见此情状,柳宴书张了张嘴,下意识道:“喻姑娘,我——”
燕摇春看了他一眼,柳宴书立即闭上嘴了,跟上燕摇春的步子,那店伙计哎哎唤了两声,连忙追了上来,陪着笑道:“姑娘,这买玉讲究一个缘分,姑娘若是有意买下它,价格还可以商量,您看……少半贯钱成不成?”
燕摇春看着他,道:“三两。”
店伙计一咬牙:“四两。”
燕摇春不为所动:“三两。”
店伙计一脸为难,苦笑道:“姑娘,不是小人不肯卖,实在是掌柜那边没法交代啊。”
正在这时,后头传来一个声音:“怎么啦?”
紧接着,有人打起帘子低头进来了,是个身形微胖的老者,看着五六十岁的模样,他鼻梁上竟然还架了一副眼镜。
店伙计捧着那玉,急忙迎上去,向他解释了缘由,又对燕摇春陪着笑道:“这位就是我们的大掌柜了。”

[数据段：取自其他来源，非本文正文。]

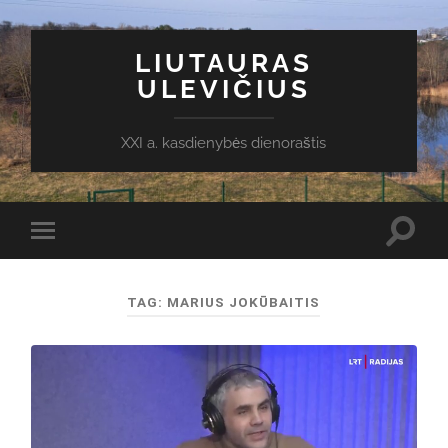
LIUTAURAS
ULEVIČIUS
XXI a. kasdienybės dienoraštis
Toggl
Toggle
search
mobile
field
menu
TAG:
MARIUS JOKŪBAITIS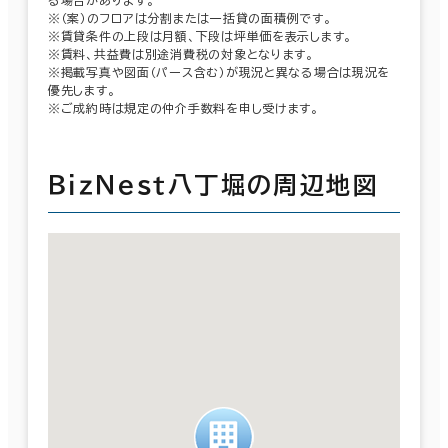
※（案）のフロアは分割または一括貸の面積例です。
※賃貸条件の上段は月額、下段は坪単価を表示します。
※賃料、共益費は別途消費税の対象となります。
※掲載写真や図面（パース含む）が現況と異なる場合は現況を
優先します。
※ご成約時は規定の仲介手数料を申し受けます。
ＢｉｚＮｅｓｔ八丁堀の周辺地図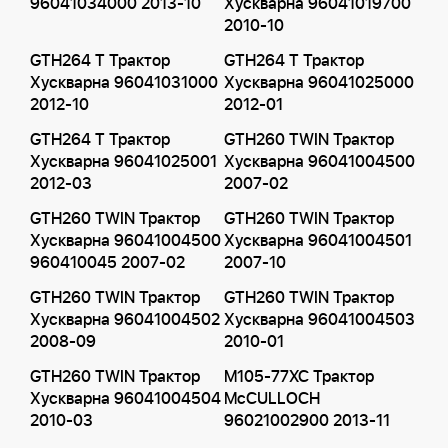
96041034000 2013-10
Хускварна 96041019700
2010-10
GTH264 T Трактор
GTH264 T Трактор
Хускварна 96041031000
Хускварна 96041025000
2012-10
2012-01
GTH264 T Трактор
GTH260 TWIN Трактор
Хускварна 96041025001
Хускварна 96041004500
2012-03
2007-02
GTH260 TWIN Трактор
GTH260 TWIN Трактор
Хускварна 96041004500
Хускварна 96041004501
960410045 2007-02
2007-10
GTH260 TWIN Трактор
GTH260 TWIN Трактор
Хускварна 96041004502
Хускварна 96041004503
2008-09
2010-01
GTH260 TWIN Трактор
M105-77XC Трактор
Хускварна 96041004504
McCULLOCH
2010-03
96021002900 2013-11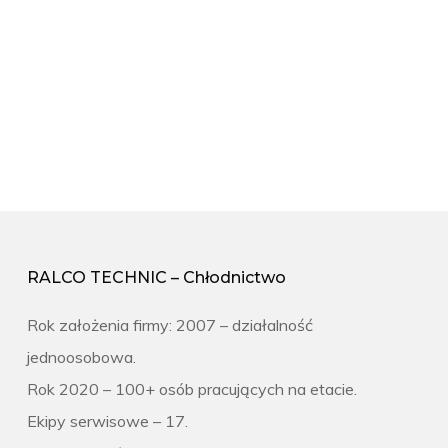
RALCO TECHNIC – Chłodnictwo
Rok założenia firmy: 2007 – działalność
jednoosobowa.
Rok 2020 – 100+ osób pracujących na etacie.
Ekipy serwisowe – 17.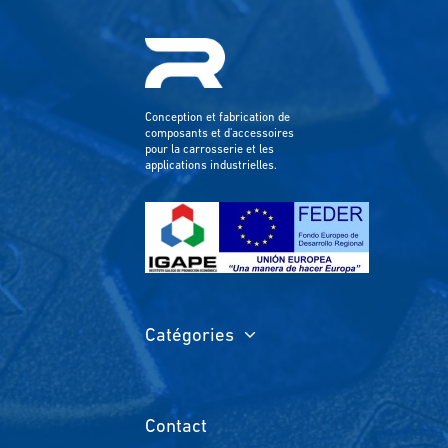
Conception et fabrication de
composants et d'accessoires
pour la carrosserie et les
applications industrielles.
Catégories
Contact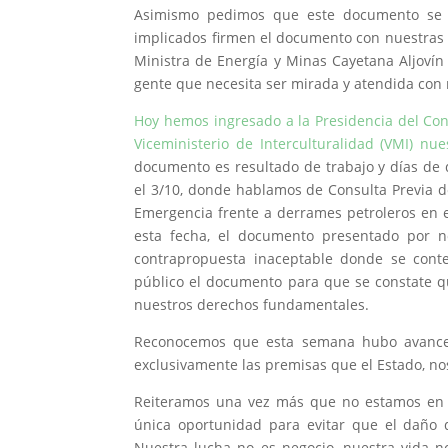
Asimismo pedimos que este documento se f
implicados firmen el documento con nuestras 
Ministra de Energía y Minas Cayetana Aljovín p
gente que necesita ser mirada y atendida con 
Hoy hemos ingresado a la Presidencia del Cons
Viceministerio de Interculturalidad (VMI) n
documento es resultado de trabajo y días de d
el 3/10, donde hablamos de Consulta Previa d
Emergencia frente a derrames petroleros en 
esta fecha, el documento presentado por n
contrapropuesta inaceptable donde se conte
público el documento para que se constate q
nuestros derechos fundamentales.
Reconocemos que esta semana hubo avances
exclusivamente las premisas que el Estado, nos
Reiteramos una vez más que no estamos en co
única oportunidad para evitar que el daño d
Nuestra lucha no es negocio, nuestra vida n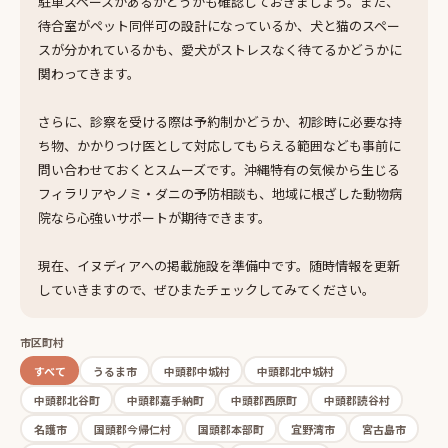
駐車スペースがあるかどうかも確認しておきましょう。また、
待合室がペット同伴可の設計になっているか、犬と猫のスペー
スが分かれているかも、愛犬がストレスなく待てるかどうかに
関わってきます。
さらに、診察を受ける際は予約制かどうか、初診時に必要な持
ち物、かかりつけ医として対応してもらえる範囲なども事前に
問い合わせておくとスムーズです。沖縄特有の気候から生じる
フィラリアやノミ・ダニの予防相談も、地域に根ざした動物病
院なら心強いサポートが期待できます。
現在、イヌディアへの掲載施設を準備中です。随時情報を更新
していきますので、ぜひまたチェックしてみてください。
市区町村
すべて
うるま市
中頭郡中城村
中頭郡北中城村
中頭郡北谷町
中頭郡嘉手納町
中頭郡西原町
中頭郡読谷村
名護市
国頭郡今帰仁村
国頭郡本部町
宜野湾市
宮古島市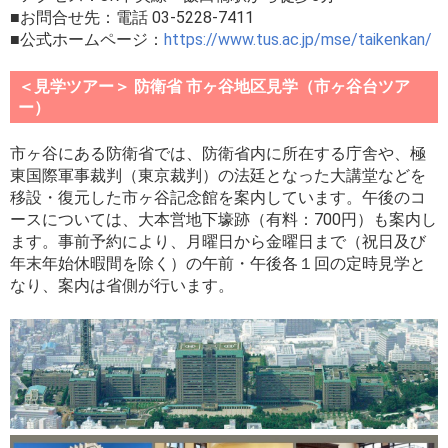
■お問合せ先：電話 03-5228-7411
■公式ホームページ：
https://www.tus.ac.jp/mse/taikenkan/
＜見学ツアー＞ 防衛省 市ヶ谷地区見学（市ヶ谷台ツア
ー）
市ヶ谷にある防衛省では、防衛省内に所在する庁舎や、極
東国際軍事裁判（東京裁判）の法廷となった大講堂などを
移設・復元した市ヶ谷記念館を案内しています。午後のコ
ースについては、大本営地下壕跡（有料：700円）も案内し
ます。事前予約により、月曜日から金曜日まで（祝日及び
年末年始休暇間を除く）の午前・午後各１回の定時見学と
なり、案内は省側が行います。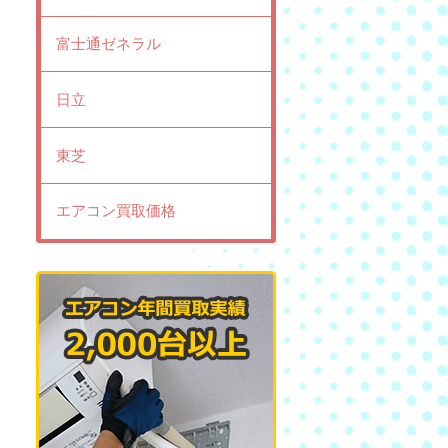
富士通ゼネラル
日立
東芝
エアコン買取価格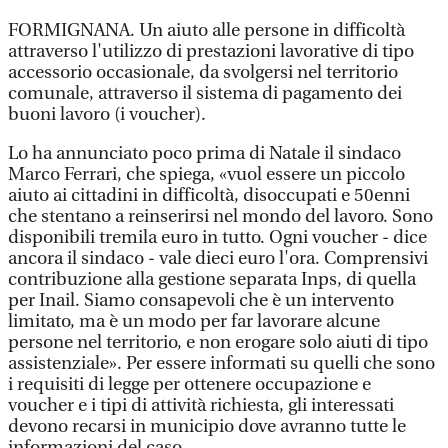
FORMIGNANA. Un aiuto alle persone in difficoltà
attraverso l'utilizzo di prestazioni lavorative di tipo
accessorio occasionale, da svolgersi nel territorio
comunale, attraverso il sistema di pagamento dei
buoni lavoro (i voucher).
Lo ha annunciato poco prima di Natale il sindaco
Marco Ferrari, che spiega, «vuol essere un piccolo
aiuto ai cittadini in difficoltà, disoccupati e 50enni
che stentano a reinserirsi nel mondo del lavoro. Sono
disponibili tremila euro in tutto. Ogni voucher - dice
ancora il sindaco - vale dieci euro l'ora. Comprensivi
contribuzione alla gestione separata Inps, di quella
per Inail. Siamo consapevoli che è un intervento
limitato, ma è un modo per far lavorare alcune
persone nel territorio, e non erogare solo aiuti di tipo
assistenziale». Per essere informati su quelli che sono
i requisiti di legge per ottenere occupazione e
voucher e i tipi di attività richiesta, gli interessati
devono recarsi in municipio dove avranno tutte le
informazioni del caso.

如那伙计一般,那老掌柜起先是不肯答应,同燕摇春拉扯了几句,忽然看见一旁的柳宴书,他推了推鼻梁上的眼镜,伸着脖子端详了片刻,迟疑着拱手道:“您是……柳大人?”
柳宴书一怔,老掌柜显然是认出了他,面露喜意,道:“哎呀,真是柳大人,久仰,久仰了!”
柳宴书礼貌性地笑笑,老掌柜很是高兴,絮絮叨叨道:“老朽有幸在尚造司见过您一次,就在月前,您不记得啦?老朽这眼镜还是在尚造司买的呢。”
他这么一说,柳宴书顿时恍然大悟,同那老掌柜寒暄几句,那老掌柜要请他进去喝茶,被柳宴书婉拒了,道:“我还有事,不便久留。”
老掌柜看了看他和燕摇春,面上露出恍然之色,又笑道:“这位姑娘既是柳大人的家眷,这块玉便赠与您二人了,也算是结个善缘。”
柳宴书听了,微红了脸,连忙解释道:“喻姑娘是我的朋友,并非亲眷。”
老掌柜神色歉然,从善如流地改口道:“是老朽眼拙了,对不住对不住。”
他执意要把那块玉送给燕摇春,谁料一直想杀价的燕摇春却拒绝了,笑道:“掌柜是生意人,靠这份买卖养家糊口,我岂能白占你的便宜?”
她说着,又问那店伙计,道:“方才说这块玉是多少银子?”
那伙计正在发愣,下意识答道:“最、最少四两。”
燕摇春从袖袋中取出几粒碎银子,数了数,递给他,道:“那就四两好了,你点一点吧。”
伙计接也不是,不接也不是,只好看着老掌柜,燕摇春开玩笑似地道:“你们若是不卖,我可就真走了?”
老掌柜叹了一口气,微一颔首,那伙计得了示意,这才接了银子,燕摇春拿了玉佩立刻走人。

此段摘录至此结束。